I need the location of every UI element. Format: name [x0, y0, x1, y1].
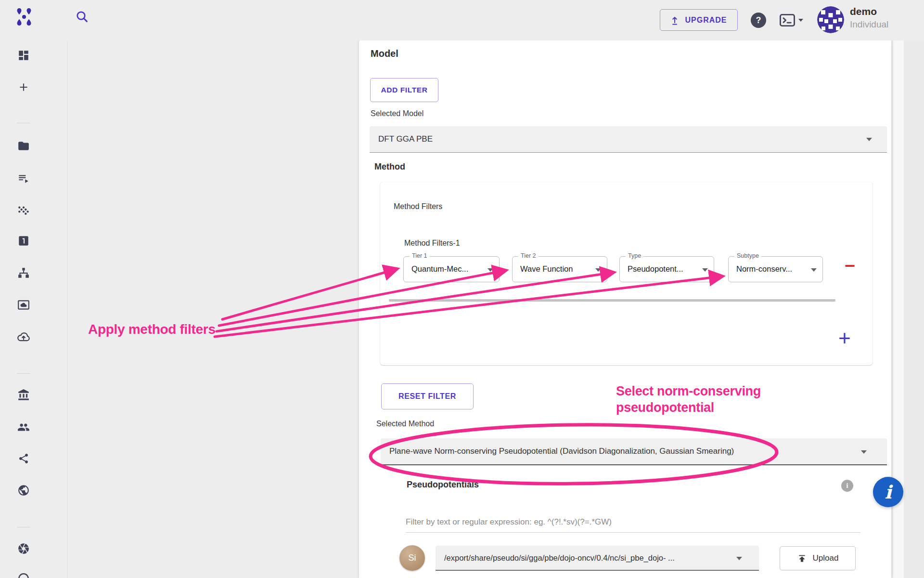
- info-label: i: [847, 482, 848, 490]
- dropdown-caret-icon: [861, 450, 867, 454]
- people-icon: [17, 421, 30, 434]
- reset-filter-button[interactable]: RESET FILTER: [381, 383, 474, 409]
- sidebar-item-dashboard[interactable]: [16, 48, 31, 63]
- shutter-wheel-partial-icon: [17, 572, 30, 578]
- filter-type-value: Pseudopotent...: [628, 264, 683, 274]
- dropdown-caret-icon: [488, 268, 493, 272]
- selected-method-label: Selected Method: [376, 420, 434, 428]
- publish-icon: [797, 553, 807, 564]
- user-avatar[interactable]: [817, 6, 844, 33]
- documentation-info-button[interactable]: i: [873, 477, 903, 507]
- chevron-down-icon: [798, 18, 804, 22]
- upload-label: Upload: [813, 553, 839, 563]
- info-icon[interactable]: i: [841, 480, 853, 492]
- cloud-upload-icon: [17, 330, 30, 343]
- sidebar-item-team[interactable]: [16, 420, 31, 434]
- filter-subtype-value: Norm-conserv...: [736, 264, 792, 274]
- grain-dots-icon: [17, 203, 30, 216]
- sidebar-item-hierarchy[interactable]: [16, 266, 31, 280]
- help-button[interactable]: ?: [751, 13, 766, 28]
- upgrade-button[interactable]: UPGRADE: [660, 9, 738, 31]
- add-filter-label: ADD FILTER: [381, 86, 428, 94]
- sidebar-divider: [17, 123, 30, 123]
- sidebar-item-apps[interactable]: [16, 541, 31, 556]
- model-section-title: Model: [371, 48, 398, 59]
- app-page: UPGRADE ?: [0, 0, 924, 578]
- sidebar-item-cloud-storage[interactable]: [16, 329, 31, 344]
- sidebar-item-projects[interactable]: [16, 139, 31, 153]
- selected-model-label: Selected Model: [371, 109, 424, 118]
- add-filter-row-button[interactable]: +: [838, 328, 851, 349]
- method-filters-group-label: Method Filters-1: [404, 239, 460, 248]
- shutter-wheel-icon: [17, 542, 30, 555]
- filter-tier1-select[interactable]: Tier 1 Quantum-Mec...: [403, 256, 500, 282]
- selected-model-value: DFT GGA PBE: [370, 134, 433, 144]
- help-label: ?: [756, 15, 761, 26]
- filter-subtype-label: Subtype: [734, 252, 761, 259]
- console-menu-button[interactable]: [779, 13, 804, 28]
- dropdown-caret-icon: [811, 268, 817, 272]
- search-icon[interactable]: [75, 10, 90, 24]
- app-logo-icon[interactable]: [14, 7, 34, 27]
- user-plan: Individual: [850, 19, 888, 30]
- top-bar: UPGRADE ?: [0, 0, 924, 40]
- remove-filter-button[interactable]: [845, 265, 855, 267]
- pseudopotential-filter-input[interactable]: [406, 512, 860, 533]
- filter-tier2-label: Tier 2: [518, 252, 539, 259]
- filter-subtype-select[interactable]: Subtype Norm-conserv...: [728, 256, 823, 282]
- media-frame-cloud-icon: [17, 299, 30, 311]
- dropdown-caret-icon: [702, 268, 708, 272]
- playlist-play-icon: [17, 172, 30, 184]
- sidebar-item-jobs[interactable]: [16, 234, 31, 248]
- sidebar-item-organization[interactable]: [16, 388, 31, 402]
- sidebar-item-materials[interactable]: [16, 202, 31, 217]
- add-filter-button[interactable]: ADD FILTER: [370, 78, 438, 102]
- upload-button[interactable]: Upload: [780, 546, 856, 570]
- annotation-apply-filters-text: Apply method filters: [88, 322, 216, 337]
- selected-method-select[interactable]: Plane-wave Norm-conserving Pseudopotenti…: [381, 438, 887, 465]
- element-symbol: Si: [408, 553, 416, 563]
- sidebar-item-public[interactable]: [16, 483, 31, 498]
- upload-arrow-icon: [670, 15, 679, 25]
- upgrade-label: UPGRADE: [685, 16, 727, 25]
- method-section-title: Method: [374, 162, 405, 172]
- identicon-icon: [817, 6, 844, 33]
- method-filters-title: Method Filters: [394, 202, 442, 211]
- sidebar-item-create[interactable]: [16, 80, 31, 94]
- selected-model-select[interactable]: DFT GGA PBE: [370, 126, 887, 153]
- selected-method-value: Plane-wave Norm-conserving Pseudopotenti…: [381, 447, 734, 456]
- pseudopotentials-title: Pseudopotentials: [407, 480, 479, 490]
- looks-one-icon: [17, 235, 30, 247]
- add-icon: [17, 81, 30, 93]
- dropdown-caret-icon: [595, 268, 601, 272]
- dashboard-icon: [17, 49, 30, 62]
- sidebar-item-media[interactable]: [16, 298, 31, 312]
- folder-icon: [17, 140, 30, 152]
- dropdown-caret-icon: [866, 138, 872, 141]
- globe-icon: [17, 484, 30, 497]
- sidebar-divider: [17, 373, 30, 374]
- pseudopotential-path-select[interactable]: /export/share/pseudo/si/gga/pbe/dojo-onc…: [436, 546, 759, 571]
- node-tree-icon: [17, 267, 30, 279]
- filters-scrollbar[interactable]: [389, 299, 835, 301]
- filter-tier2-select[interactable]: Tier 2 Wave Function: [512, 256, 607, 282]
- dropdown-caret-icon: [736, 557, 742, 560]
- element-avatar: Si: [399, 545, 425, 571]
- sidebar-item-sharing[interactable]: [16, 451, 31, 466]
- sidebar-item-workflows[interactable]: [16, 171, 31, 185]
- filter-type-select[interactable]: Type Pseudopotent...: [619, 256, 714, 282]
- filter-type-label: Type: [626, 252, 643, 259]
- pseudopotential-path-value: /export/share/pseudo/si/gga/pbe/dojo-onc…: [436, 553, 675, 563]
- filter-tier2-value: Wave Function: [520, 264, 573, 274]
- bank-icon: [17, 389, 30, 401]
- sidebar-divider: [17, 527, 30, 527]
- filter-tier1-value: Quantum-Mec...: [411, 264, 468, 274]
- user-name: demo: [850, 6, 877, 17]
- filter-tier1-label: Tier 1: [410, 252, 430, 259]
- documentation-info-label: i: [885, 481, 891, 503]
- sidebar-item-more[interactable]: [16, 571, 31, 578]
- reset-filter-label: RESET FILTER: [398, 392, 456, 401]
- share-icon: [18, 453, 29, 464]
- sidebar-rail-divider: [67, 40, 68, 578]
- terminal-icon: [779, 13, 796, 28]
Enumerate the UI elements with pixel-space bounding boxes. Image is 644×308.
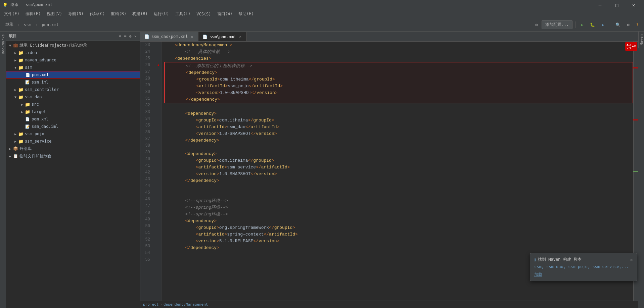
- breadcrumb-sep2: ›: [35, 22, 38, 27]
- panel-icon-close[interactable]: ✕: [134, 33, 137, 39]
- settings-button[interactable]: ⚙: [625, 21, 632, 29]
- t36b: version: [256, 131, 274, 136]
- menu-file[interactable]: 文件(F): [1, 10, 22, 17]
- code-line-47: <!--spring环境-->: [164, 204, 633, 211]
- tab-ssm-close[interactable]: ✕: [238, 34, 242, 39]
- text-30: 1.0-SNAPSHOT: [220, 90, 251, 95]
- add-config-button[interactable]: 添加配置...: [542, 20, 572, 29]
- tree-target[interactable]: ▶ 📁 target: [6, 108, 140, 115]
- maximize-button[interactable]: □: [609, 0, 625, 10]
- tag-28a: groupId: [199, 77, 217, 82]
- t50b: groupId: [274, 225, 293, 230]
- target-folder-icon: 📁: [25, 109, 30, 114]
- tree-idea[interactable]: ▶ 📁 .idea: [6, 49, 140, 56]
- maven-tab[interactable]: Maven: [638, 32, 644, 48]
- menu-navigate[interactable]: 导航(N): [65, 10, 86, 17]
- tx35: ssm_dao: [227, 124, 245, 130]
- tree-ssm-controller[interactable]: ▶ 📁 ssm_controller: [6, 86, 140, 93]
- line-numbers: 23 24 25 26 27 28 29 30 31 32 33 34 35 3…: [140, 42, 155, 301]
- tree-pom-xml[interactable]: ▶ 📄 pom.xml: [6, 71, 140, 79]
- b35c: </: [245, 124, 251, 130]
- breadcrumb-project[interactable]: project: [143, 302, 158, 307]
- menu-vcs[interactable]: VCS(S): [194, 11, 214, 17]
- menu-build[interactable]: 构建(B): [130, 10, 150, 17]
- breadcrumb-dep-mgmt[interactable]: dependencyManagement: [164, 302, 208, 307]
- menu-window[interactable]: 窗口(W): [215, 10, 235, 17]
- notification-close-btn[interactable]: ✕: [630, 257, 633, 262]
- tree-ssm-iml[interactable]: ▶ 📝 ssm.iml: [6, 79, 140, 86]
- code-line-40: <groupId>com.itheima</groupId>: [164, 157, 633, 164]
- b36d: >: [274, 131, 277, 136]
- tree-ssm-pojo[interactable]: ▶ 📁 ssm_pojo: [6, 130, 140, 138]
- t37: dependency: [190, 138, 217, 143]
- ln-46: 46: [140, 196, 153, 203]
- run-button[interactable]: ▶: [578, 21, 586, 29]
- code-line-37: </dependency>: [164, 137, 633, 144]
- tree-root[interactable]: ▼ 💼 继承 E:\IdeaProjects\代码\继承: [6, 42, 140, 49]
- notification-footer: 加载: [534, 272, 633, 277]
- gutter-25: [155, 55, 161, 62]
- tab-ssm-pom[interactable]: 📄 ssm\pom.xml ✕: [198, 32, 247, 41]
- idea-folder-icon: 📁: [18, 50, 24, 55]
- b52a: <: [164, 239, 198, 244]
- menu-view[interactable]: 视图(V): [44, 10, 65, 17]
- help-button[interactable]: ?: [634, 21, 641, 29]
- toolbar-breadcrumb-inherit[interactable]: 继承: [3, 20, 16, 29]
- tx40: com.itheima: [219, 158, 248, 163]
- panel-icon-locate[interactable]: ⊕: [118, 33, 122, 39]
- tree-scratch[interactable]: ▶ 📋 临时文件和控制台: [6, 152, 140, 160]
- tree-external-libs[interactable]: ▶ 📦 外部库: [6, 145, 140, 152]
- b49a: <: [164, 218, 188, 223]
- toolbar-breadcrumb-pom[interactable]: pom.xml: [39, 21, 61, 29]
- toolbar-separator: [575, 21, 576, 28]
- menu-code[interactable]: 代码(C): [87, 10, 108, 17]
- idea-label: .idea: [25, 50, 37, 55]
- code-line-48: <!--spring环境-->: [164, 211, 633, 217]
- b42d: >: [274, 171, 277, 176]
- ssm-label: ssm: [25, 65, 32, 70]
- breadcrumb-sep: ›: [160, 302, 162, 307]
- tree-ssm-dao[interactable]: ▼ 📁 ssm_dao: [6, 93, 140, 101]
- search-everywhere-button[interactable]: 🔍: [613, 21, 623, 29]
- code-line-50: <groupId>org.springframework</groupId>: [164, 224, 633, 231]
- b35b: >: [224, 124, 227, 130]
- gutter-46: [155, 196, 161, 203]
- menu-tools[interactable]: 工具(L): [173, 10, 193, 17]
- b43a: </: [164, 178, 190, 183]
- tree-ssm[interactable]: ▼ 📁 ssm: [6, 64, 140, 71]
- bracket-29c: </: [249, 84, 254, 89]
- minimize-button[interactable]: ─: [592, 0, 608, 10]
- toolbar-gear[interactable]: ⚙: [533, 21, 540, 29]
- menu-run[interactable]: 运行(U): [151, 10, 172, 17]
- ln-35: 35: [140, 122, 153, 129]
- t40a: groupId: [198, 158, 217, 163]
- tree-dao-pom[interactable]: ▶ 📄 pom.xml: [6, 115, 140, 123]
- code-line-42: <version>1.0-SNAPSHOT</version>: [164, 170, 633, 177]
- tree-view[interactable]: ▼ 💼 继承 E:\IdeaProjects\代码\继承 ▶ 📁 .idea ▶…: [6, 41, 140, 308]
- menu-edit[interactable]: 编辑(E): [23, 10, 44, 17]
- panel-icon-collapse[interactable]: ≡: [123, 33, 127, 39]
- b51b: >: [224, 232, 227, 237]
- t39: dependency: [188, 151, 214, 156]
- bookmarks-tab[interactable]: Bookmarks: [0, 32, 6, 57]
- menu-help[interactable]: 帮助(H): [236, 10, 257, 17]
- panel-icon-settings[interactable]: ⚙: [129, 33, 132, 39]
- tree-maven[interactable]: ▶ 📁 maven_advance: [6, 56, 140, 64]
- t34a: groupId: [198, 118, 217, 123]
- debug-button[interactable]: 🐛: [587, 21, 598, 29]
- tab-dao-close[interactable]: ✕: [190, 34, 194, 39]
- tree-src[interactable]: ▶ 📁 src: [6, 101, 140, 108]
- maven-arrow: ▶: [13, 57, 18, 63]
- toolbar-breadcrumb-ssm[interactable]: ssm: [21, 21, 34, 29]
- notification-body-text: ssm, ssm_dao, ssm_pojo, ssm_service,...: [534, 264, 629, 269]
- tree-ssm-service[interactable]: ▶ 📁 ssm_service: [6, 138, 140, 145]
- coverage-button[interactable]: ▶: [599, 21, 607, 29]
- close-button[interactable]: ✕: [626, 0, 641, 10]
- bracket-28a: <: [165, 77, 199, 82]
- app-icon: 💡: [3, 3, 8, 7]
- gutter-26: ●: [155, 62, 161, 68]
- tab-ssm-dao-pom[interactable]: 📄 ssm_dao\pom.xml ✕: [140, 32, 198, 41]
- menu-refactor[interactable]: 重构(R): [108, 10, 129, 17]
- notification-load-link[interactable]: 加载: [534, 272, 542, 277]
- tree-dao-iml[interactable]: ▶ 📝 ssm_dao.iml: [6, 123, 140, 130]
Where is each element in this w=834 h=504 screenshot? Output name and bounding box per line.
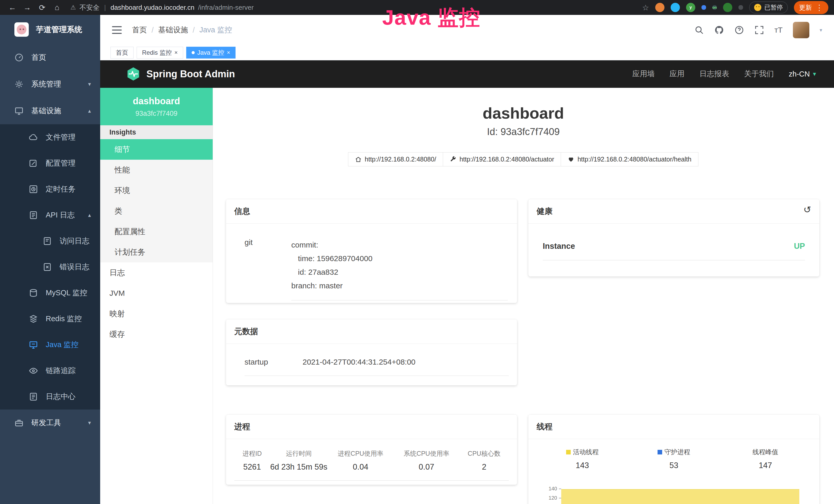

### What you are asked to do
Each line of the data that contains "method" belongs in the answer.

### Solution to this exercise
- selected-method-label: Selected Method: [376, 420, 434, 428]
- method-filters-group-label: Method Filters-1: [404, 239, 460, 248]
- annotation-apply-filters-text: Apply method filters: [88, 322, 216, 337]
- selected-method-select[interactable]: Plane-wave Norm-conserving Pseudopotenti…: [381, 438, 887, 465]
- method-section-title: Method: [374, 162, 405, 172]
- method-filters-title: Method Filters: [394, 202, 442, 211]
- selected-method-value: Plane-wave Norm-conserving Pseudopotenti…: [381, 447, 734, 456]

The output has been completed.